Please return the records below exactly as they stand, with the pictures removed.

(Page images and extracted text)
++++++++++

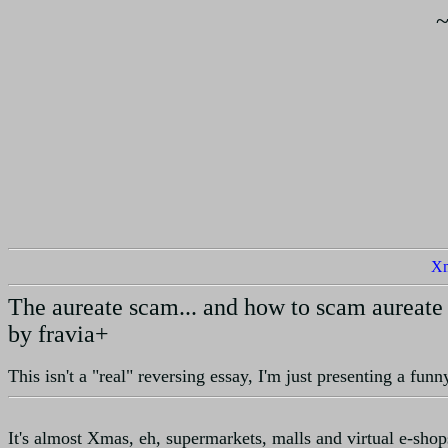
X
The aureate scam... and how to scam aureate
by fravia+
This isn't a "real" reversing essay, I'm just presenting a fun
It's almost Xmas, eh, supermarkets, malls and virtual e-sho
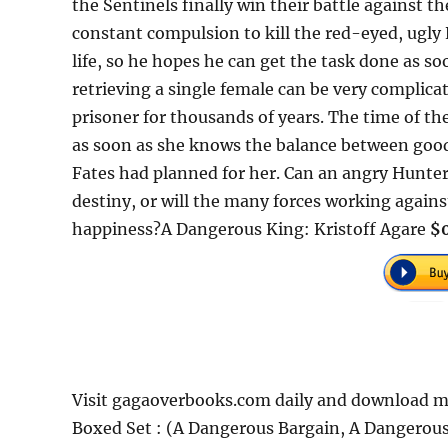
the Sentinels finally win their battle against t
constant compulsion to kill the red-eyed, ugly 
life, so he hopes he can get the task done as so
retrieving a single female can be very complic
prisoner for thousands of years. The time of the
as soon as she knows the balance between good a
Fates had planned for her. Can an angry Hunter
destiny, or will the many forces working agains
happiness?A Dangerous King: Kristoff Agare
$0
Visit gagaoverbooks.com daily and download mo
Boxed Set : (A Dangerous Bargain, A Dangerous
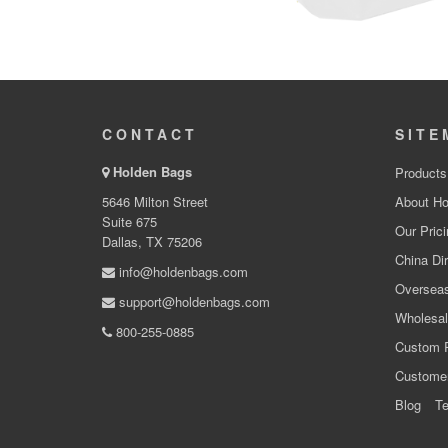
CONTACT
SITE
Holden Bags
Products
5646 Milton Street
About Ho
Suite 675
Our Prici
Dallas, TX 75206
China Dir
info@holdenbags.com
Overseas
support@holdenbags.com
Wholesal
800-255-0885
Custom 
Custome
Blog
Te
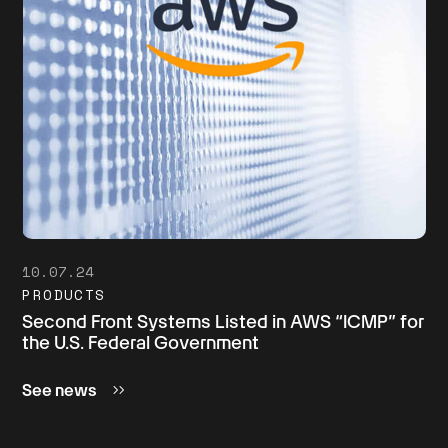
10.07.24
PRODUCTS
Second Front Systems Listed in AWS “ICMP” for
the U.S. Federal Government
See news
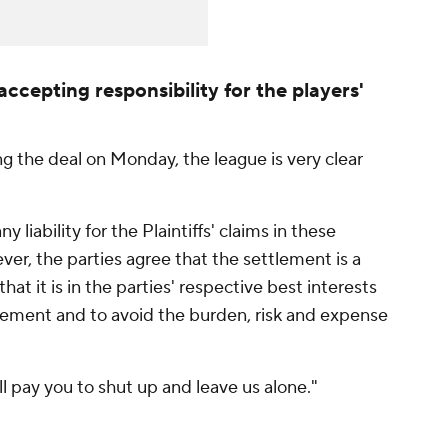
accepting responsibility for the players'
g the deal on Monday, the league is very clear
iability for the Plaintiffs' claims in these
er, the parties agree that the settlement is a
hat it is in the parties' respective best interests
tlement and to avoid the burden, risk and expense
e'll pay you to shut up and leave us alone."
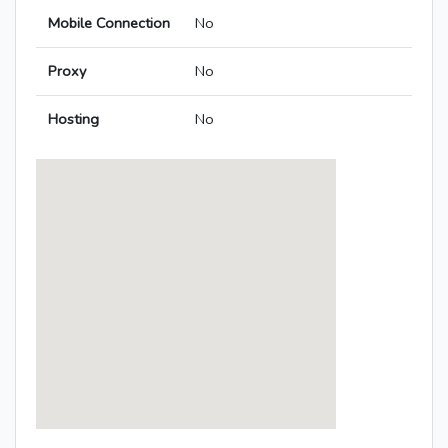
Mobile Connection
No
Proxy
No
Hosting
No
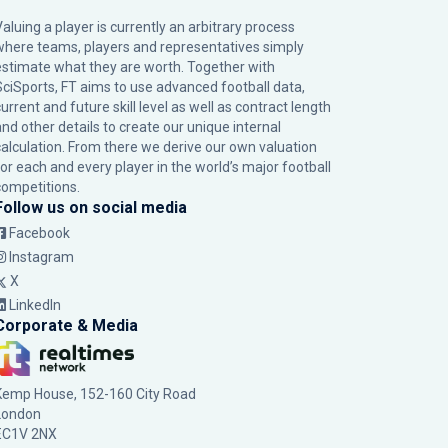
Valuing a player is currently an arbitrary process
where teams, players and representatives simply
estimate what they are worth. Together with
SciSports, FT aims to use advanced football data,
urrent and future skill level as well as contract length
and other details to create our unique internal
calculation. From there we derive our own valuation
for each and every player in the world’s major football
competitions.
Follow us on social media
Facebook
Instagram
X
LinkedIn
Corporate & Media
Kemp House, 152-160 City Road
London
EC1V 2NX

++++++++++

__Reply to the exercise__.
X
The aureate scam... and how to scam aureate
by fravia+
This isn't a "real" reversing essay, I'm just presenting a fun
It's almost Xmas, eh, supermarkets, malls and virtual e-sho
the Sentinels finally win their battle against t
constant compulsion to kill the red-eyed, ugly 
life, so he hopes he can get the task done as so
retrieving a single female can be very complic
prisoner for thousands of years. The time of the
as soon as she knows the balance between good a
Fates had planned for her. Can an angry Hunter
destiny, or will the many forces working agains
happiness?A Dangerous King: Kristoff Agare
$0
Visit gagaoverbooks.com daily and download mo
Boxed Set : (A Dangerous Bargain, A Dangerous
CONTACT
SITE
Holden Bags
Products
5646 Milton Street
About Ho
Suite 675
Our Prici
Dallas, TX 75206
China Dir
info@holdenbags.com
Overseas
support@holdenbags.com
Wholesal
800-255-0885
Custom 
Custome
Blog
Te
10.07.24
PRODUCTS
Second Front Systems Listed in AWS “ICMP” for
the U.S. Federal Government
See news
accepting responsibility for the players'
g the deal on Monday, the league is very clear
iability for the Plaintiffs' claims in these
er, the parties agree that the settlement is a
hat it is in the parties' respective best interests
tlement and to avoid the burden, risk and expense
e'll pay you to shut up and leave us alone."
Mobile Connection
No
Proxy
No
Hosting
No
Valuing a player is currently an arbitrary process
where teams, players and representatives simply
estimate what they are worth. Together with
SciSports, FT aims to use advanced football data,
urrent and future skill level as well as contract length
and other details to create our unique internal
calculation. From there we derive our own valuation
for each and every player in the world’s major football
competitions.
Follow us on social media
Facebook
Instagram
X
LinkedIn
Corporate & Media
Kemp House, 152-160 City Road
London
EC1V 2NX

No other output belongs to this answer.